BEGIN EXERCISE INPUTS

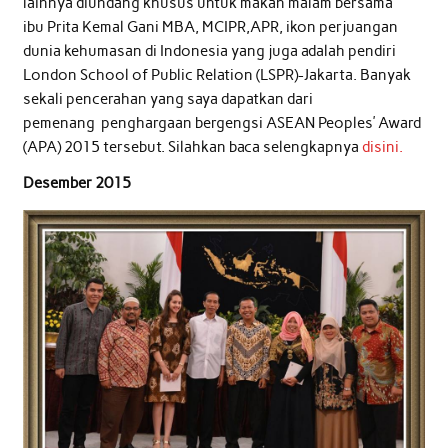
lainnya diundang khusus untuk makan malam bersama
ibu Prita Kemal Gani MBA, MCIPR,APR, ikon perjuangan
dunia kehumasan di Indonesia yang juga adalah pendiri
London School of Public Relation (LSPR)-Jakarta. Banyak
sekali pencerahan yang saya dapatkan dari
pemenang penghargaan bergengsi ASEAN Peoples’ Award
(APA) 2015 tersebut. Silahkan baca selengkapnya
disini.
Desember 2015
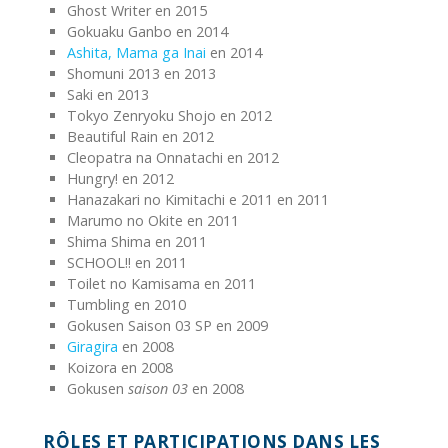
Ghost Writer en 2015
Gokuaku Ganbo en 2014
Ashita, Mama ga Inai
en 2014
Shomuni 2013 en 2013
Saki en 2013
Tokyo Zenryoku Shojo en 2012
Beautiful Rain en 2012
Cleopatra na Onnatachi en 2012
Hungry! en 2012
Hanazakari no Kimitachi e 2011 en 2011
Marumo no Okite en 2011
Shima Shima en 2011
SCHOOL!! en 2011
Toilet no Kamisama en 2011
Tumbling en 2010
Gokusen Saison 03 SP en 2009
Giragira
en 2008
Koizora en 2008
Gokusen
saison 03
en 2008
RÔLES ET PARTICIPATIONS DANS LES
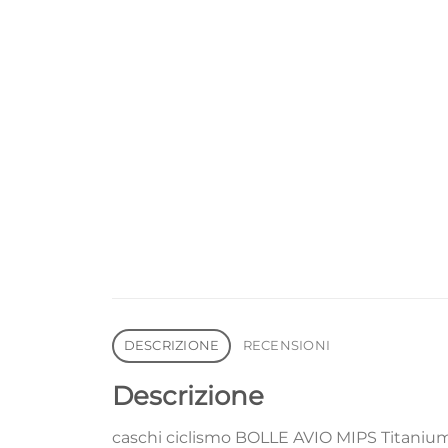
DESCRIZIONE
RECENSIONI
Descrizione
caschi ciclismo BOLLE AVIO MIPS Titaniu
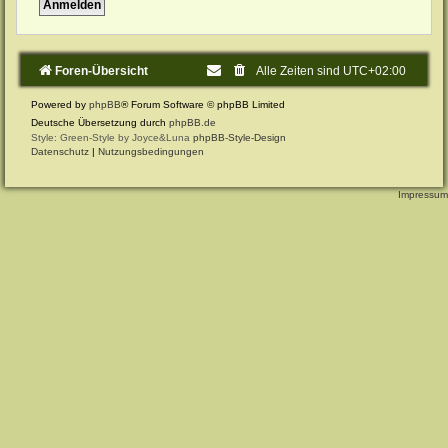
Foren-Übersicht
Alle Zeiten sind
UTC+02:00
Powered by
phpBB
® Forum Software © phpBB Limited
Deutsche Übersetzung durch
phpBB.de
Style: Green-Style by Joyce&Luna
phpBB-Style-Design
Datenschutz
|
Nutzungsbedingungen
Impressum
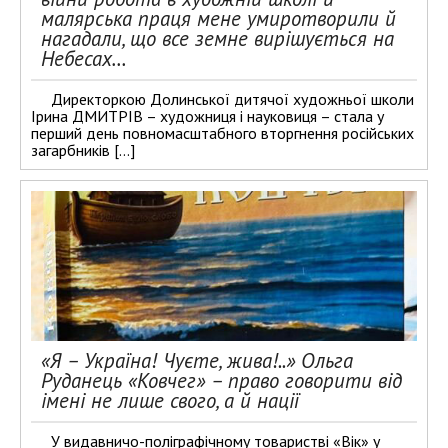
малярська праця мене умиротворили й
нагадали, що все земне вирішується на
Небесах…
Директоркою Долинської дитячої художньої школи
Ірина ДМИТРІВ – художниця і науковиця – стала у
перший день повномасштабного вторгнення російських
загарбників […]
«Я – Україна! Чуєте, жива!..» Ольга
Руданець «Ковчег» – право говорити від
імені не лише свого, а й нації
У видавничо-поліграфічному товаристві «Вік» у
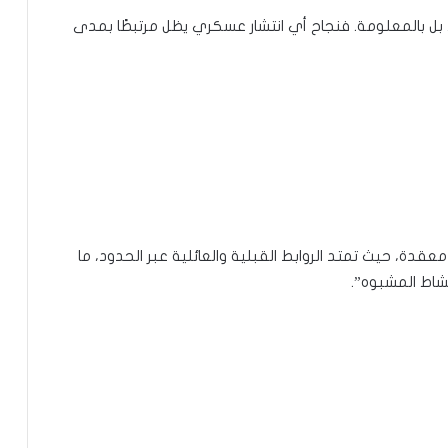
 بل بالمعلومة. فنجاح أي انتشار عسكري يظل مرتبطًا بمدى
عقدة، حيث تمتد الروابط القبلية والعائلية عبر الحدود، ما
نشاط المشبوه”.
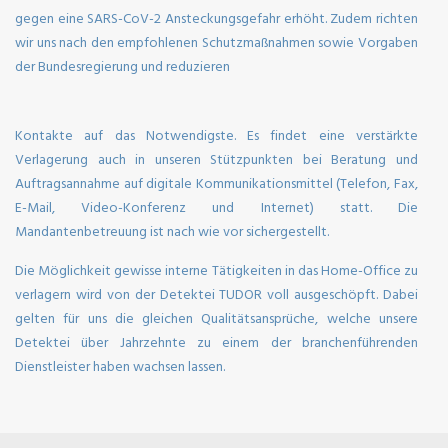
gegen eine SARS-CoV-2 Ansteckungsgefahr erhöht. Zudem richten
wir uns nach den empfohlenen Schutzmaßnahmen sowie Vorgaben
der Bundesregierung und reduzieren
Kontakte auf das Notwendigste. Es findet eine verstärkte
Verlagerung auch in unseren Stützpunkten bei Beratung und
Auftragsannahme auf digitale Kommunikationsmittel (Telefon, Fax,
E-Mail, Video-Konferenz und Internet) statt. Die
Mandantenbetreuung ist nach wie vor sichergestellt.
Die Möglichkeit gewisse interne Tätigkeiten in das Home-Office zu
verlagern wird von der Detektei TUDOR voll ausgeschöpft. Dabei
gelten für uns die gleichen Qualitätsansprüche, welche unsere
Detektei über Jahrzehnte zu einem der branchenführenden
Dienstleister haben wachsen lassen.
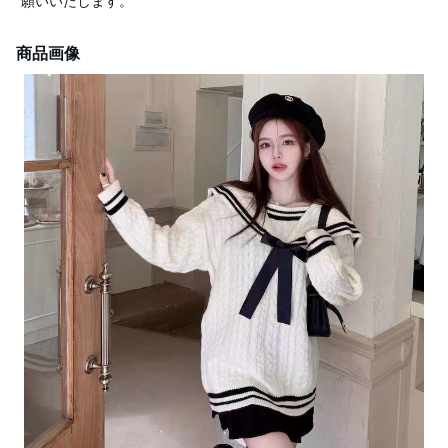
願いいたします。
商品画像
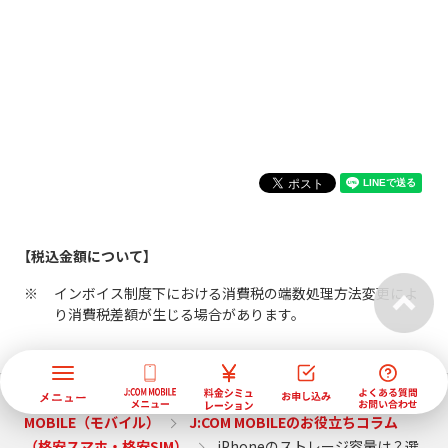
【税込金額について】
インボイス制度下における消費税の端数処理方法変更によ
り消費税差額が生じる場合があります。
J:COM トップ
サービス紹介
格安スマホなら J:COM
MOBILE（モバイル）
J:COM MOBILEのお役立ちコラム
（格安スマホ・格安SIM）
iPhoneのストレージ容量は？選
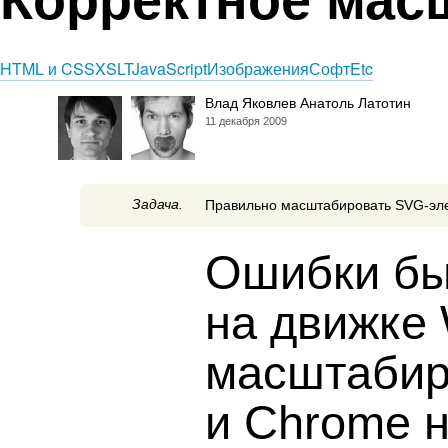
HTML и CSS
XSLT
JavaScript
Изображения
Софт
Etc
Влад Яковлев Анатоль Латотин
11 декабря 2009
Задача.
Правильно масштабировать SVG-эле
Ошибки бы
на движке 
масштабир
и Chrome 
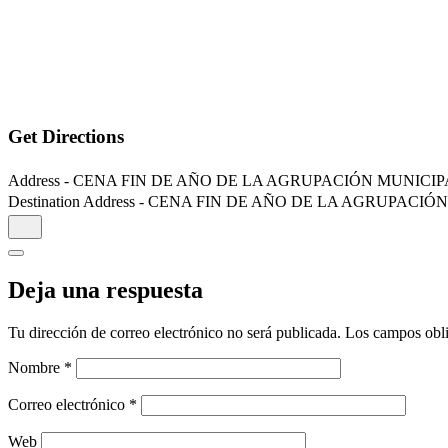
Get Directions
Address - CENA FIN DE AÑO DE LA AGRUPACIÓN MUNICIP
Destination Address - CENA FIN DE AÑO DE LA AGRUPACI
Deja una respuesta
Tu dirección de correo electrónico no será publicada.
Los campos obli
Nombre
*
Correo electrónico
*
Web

END EXERCISE INPUTS

- ASSIGNMENT
Would you please repeat only the lines above, beginning at the one that has "Hanazakari no Kimitachi e 2011 en 2011" and stopping after the one that has "Директоркою Долинської дитячої", exactly and with no pictures?

- EXERCISE RESPONSE
Hanazakari no Kimitachi e 2011 en 2011
Marumo no Okite en 2011
Shima Shima en 2011
SCHOOL!! en 2011
Toilet no Kamisama en 2011
Tumbling en 2010
Gokusen Saison 03 SP en 2009
Giragira
en 2008
Koizora en 2008
Gokusen
saison 03
en 2008
RÔLES ET PARTICIPATIONS DANS LES
DESCRIZIONE
RECENSIONI
Descrizione
caschi ciclismo BOLLE AVIO MIPS Titaniu
Foren-Übersicht
Alle Zeiten sind
UTC+02:00
Powered by
phpBB
® Forum Software © phpBB Limited
Deutsche Übersetzung durch
phpBB.de
Style: Green-Style by Joyce&Luna
phpBB-Style-Design
Datenschutz
|
Nutzungsbedingungen
Impressum
малярська праця мене умиротворили й
нагадали, що все земне вирішується на
Небесах…
Директоркою Долинської дитячої художньої школи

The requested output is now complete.